# what brand taper



## sdrdrywall (Sep 4, 2010)

What brand taper is everybody using ? Thinking about a new one have a tape tech now and wanted to see what people liked about there's.


----------



## smisner50s (Jan 6, 2011)

sdrdrywall said:


> What brand taper is everybody using ? Thinking about a new one have a tape tech now and wanted to see what people liked about there's.


 dwm...KING TAPER:thumbup:


----------



## 2buckcanuck (Jul 9, 2010)

HHHHMMMMM, we could run a poll on that one,,, do you want one

I'm like you, I own a TT, The kid will own the DWM when he pays up. Their both older models but I like the TT way better, just runs so much smoother and has very little drag. The DWM has too much drag.

I would say it's between DWM and COL. now, from what I read on here ,sounds like TT is slowly going down hill, but they were the one to beat at one time IMO


----------



## cazna (Mar 28, 2010)

I just picked a 15 year old TT cheap, Looked over it, Found faults, Got a few hundy in parts from Woody at Drywallzone, Fixed it and its running pretty dam fine now, Im very happy with it, Its amazing what some new parts can do to a taper so dont overlook the old not working models, Its not that hard to sus em out, I guess DM And COL are the leaders, Why is blueline/tapepro never mentioned, There removable head model looks like a good idea??


----------



## suncoast drywaller (Sep 4, 2009)

smisner50s said:


> dwm...KING TAPER:thumbup:


sm Have had the king taper for about six months now ,although have had a few dramas with it I am happy with it . Am impressed with columbia with their help and support we get from them :thumbsup:tt


----------



## FrenchTouch (Mar 17, 2011)

*Drywall master king taper*

We recently purchased a set of taping tools from ALL WALL .
Absolutely excellent service - we paid with our credit card over the telephone and received our delivery to France within a week. :thumbup:

We decided to purchase a DRYWALL MASTER KING TAPER + BOXES ETC. 
I am really impressed especially with the removable head, it makes cleaning up after the job really quick and you can see that the machine is clean and ready for the next use without any doubt.:thumbsup:
Also the quality of the bazooka is excellent in comparison to the other machines I have used. 

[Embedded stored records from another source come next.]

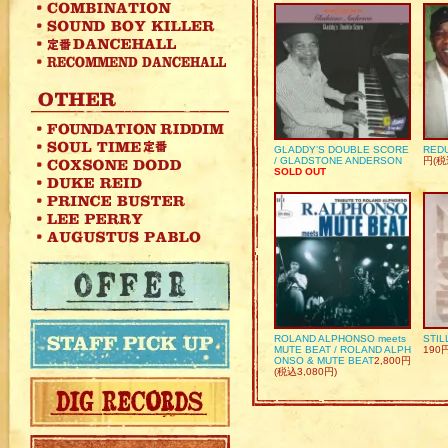
GLADDY’S DOUBLE SCORE
REDU
/ GLADSTONE ANDERSON
円(税
SOLD OUT
ROLAND ALPHONSO meets
STIL
MUTE BEAT / ROLAND ALPH
190
ONSO & MUTE BEAT
2,800円
(税込3,080円)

It's abit like driving a Mercedes in comparison to a Ford. 

I hope my views help in you making a decision to purchase a KING.


----------



## 2buckcanuck (Jul 9, 2010)

frenchtouch
So what happened with NEWTAPINGTOOLS.COM ,did you get that resolved :blink:


----------



## FrenchTouch (Mar 17, 2011)

Well as you can imagine, after seeing numerous herds of pigs flying past .........

No, no good news on that horizon, doing the right thing didn't actually materialise.

However one of our greatest problems is that we have principles - so the matter has been reported and taken on by the FBI.

Watch this space

Thanks for your concern - we still believe there are more good people than bad.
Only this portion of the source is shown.